When getting our homes ready to sell, we sometimes get hung up on paint colors, furniture placement, and décor. But, buyers can repaint if they want to, and the furniture and décor generally leave with the seller. So, what are we really selling, and what is it that buyers really want? The answer is space.
Have you ever picked up a book and decided not to read it because the text was very condensed, and each chapter was a hundred pages long? Negative space is more important than we think. Our eyes need empty space to rest. The same thing goes for our homes, especially when selling. Many a buyer has walked away from a home because they didn’t believe there was enough space for their dining room set or king-sized bed. So, if space is our home’s best commodity, how can we play it up?
A good place to start is your floor space. Small rugs and mats scattered everywhere just clutter the floor, making rooms look smaller than they really are. You might like the convenience of having a table next to your chair to hold your drink, but having too many occasional tables takes up valuable floor space. Think about removing all but the tables which anchor your big pieces of furniture or hold lamps. Potted plants, ottomans, magazine racks, free standing lamps, and bulky coffee tables can also create a cluttered looking floor. There is a reason professional stagers use glass-topped tables. It allows buyers to see more floor.
Wall space also commands a premium with buyers. The more visible wall space there is, the higher the ceilings appear. Don’t be afraid to keep a couple walls in each room artwork-free. When choosing between a large piece of art and a grouping of several smaller pieces, go with one large one. Bathrooms, especially if they are small, don’t need anything more than a mirror over the vanity, and some neatly hung towels. Exposing wall space includes the windows. Heavy drapes which cover up wall and window will definitely close a room in. 
Walk through your own home, and evaluate the amount of space visible. If space is lacking in your home, it’s time to make some changes. The good news is it doesn’t cost anything to remove items, and you can only benefit when your home appears bigger to buyers.

Monday, January 28, 2013

How You Can Go With The Flow!

If you ask buyers what they are looking for in a home, it’s almost guaranteed they will mention “good flow.” But, what exactly does that mean? If you have visited a model home lately, you probably noticed how floor plans have changed in the last decade or so. You’ll find large entries, living rooms and dining rooms separated with nothing more than an open arch, kitchens sharing a space with family rooms, and very few hallways.

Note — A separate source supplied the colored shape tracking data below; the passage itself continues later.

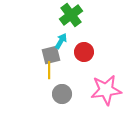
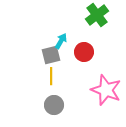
green cross: moved 26 px right
yellow line: moved 2 px right, 6 px down
pink star: rotated 28 degrees clockwise
gray circle: moved 8 px left, 11 px down
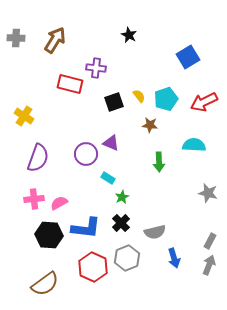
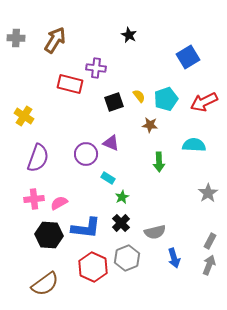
gray star: rotated 24 degrees clockwise
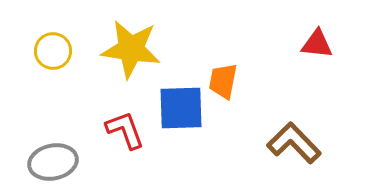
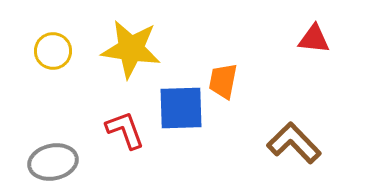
red triangle: moved 3 px left, 5 px up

If the home you are selling already has these features, you are way ahead of the game. But, what if your home was built earlier, when doors and hallways were everywhere, and every room had its own four walls? If ripping out walls is not in your budget, there are still some things you can do to help with the “flow.”

Resist the urge to put furniture in your entry way. That catch-all table is just making the space seem smaller. You want the buyer’s eye to look ahead. If the entry is narrow, a mirror can open the space more. Place the mirror, so as buyers come in the front door, the reflection is of something you want them to see. A reflection of a closet door defeats the purpose of the mirror.

Think about removing doors completely, especially in older homes. Paint the door trim the same color as the walls, so the doorway appears larger. In fact, paint can go a long way in helping your home seem more open. Continuing the same color throughout the home is a great way to counteract a choppy floor plan.

If your home has narrow hallways, hanging photos or art only makes them seem narrower. And, remember to leave all doors open for showings.
Buyers don’t come into your home and sit on the sofa. They are on their feet and walking from room to room. Make sure there is a clear path in each room, so buyers don’t have to walk around your furniture.

The last trick is to place all the largest pieces of furniture, such as entertainment centers or bookcases, on outside walls. This helps create the illusion of more space. And, never block windows. The more windows you have, the larger rooms will appear.

Creating a good flow through your home will give buyers what they are looking for, and can be accomplished with little or no cost!